Task inputs
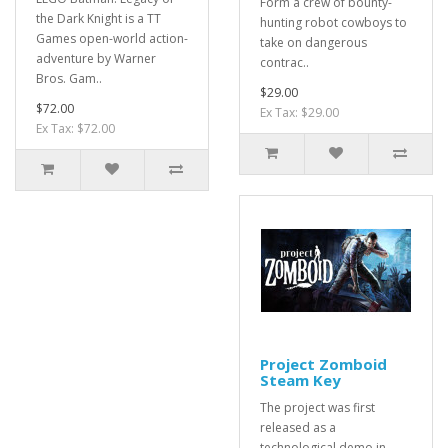
Form a crew of bounty-
the Dark Knight is a TT
hunting robot cowboys to
Games open-world action-
take on dangerous
adventure by Warner
contrac..
Bros. Gam..
$29.00
$72.00
Ex Tax: $29.00
Ex Tax: $72.00
Project Zomboid
Steam Key
The project was first
released as a
technological demo in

What to produce
Full copy, no pictures: write out each line of the data exactly as it stands.

Response for this exercise
Form a crew of bounty-
the Dark Knight is a TT
hunting robot cowboys to
Games open-world action-
take on dangerous
adventure by Warner
contrac..
Bros. Gam..
$29.00
$72.00
Ex Tax: $29.00
Ex Tax: $72.00
Project Zomboid
Steam Key
The project was first
released as a
technological demo in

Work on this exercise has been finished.